JSONFeed icon indicating copy to clipboard operation
JSONFeed copied to clipboard

Relative URLs?

Open snej opened this issue 8 years ago • 11 comments

The spec doesn't mention relative URLs — are they allowed? And if so, what is the base URL they're interpreted relative to?

I recall this coming up as a bit of a compatibility issue in handling RSS/Atom feeds.

(My preference would be to allow them, since they make the feed more compact, and that they should be relative to the home_page_url, since that's likely to be a parent or sibling of where the individual articles' URLs will be. But then there are edge cases like what if there's no home_page_url...)
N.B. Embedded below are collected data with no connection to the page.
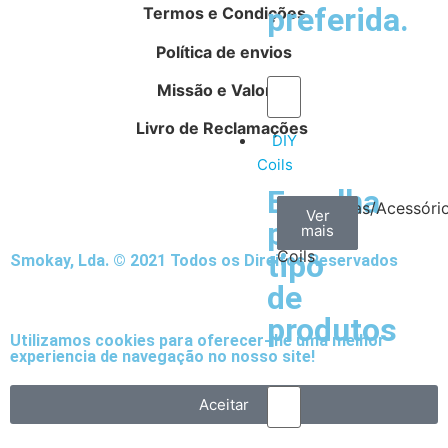
preferida.
Termos e Condições
Política de envios
Missão e Valores
Livro de Reclamações
DIY
Coils
Escolha
Arame
Algodão
Ferramentas/Acessóri
Ver
Ver
Ver
por
mais
mais
mais
–
Coils
tipo
Smokay, Lda. © 2021 Todos os Direitos Reservados
de
produtos
Utilizamos cookies para oferecer-lhe uma melhor
experiencia de navegação no nosso site!
Aceitar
snej avatar May 17 '17 19:05 snej

We were just discussing this earlier today. I actually wish that all URLs (links and image references) would be absolute URLs, since there's less room for bugs between different feed reader implementations. But it seems difficult to try to enforce that.

I think you're right that the base URL should be home_page_url. It's strongly recommended to include it. Really all feeds that are on the web should have home_page_url.

manton avatar May 17 '17 20:05 manton

I would argue for absolute URLs. Relative makes sense if you expect majority of use cases to be by a site creating JSON to use within the same site.

Once you rely on a JSON feed for syndication, apps, and off-site usage it would likley introduce more problems than it solves (as per @matons point).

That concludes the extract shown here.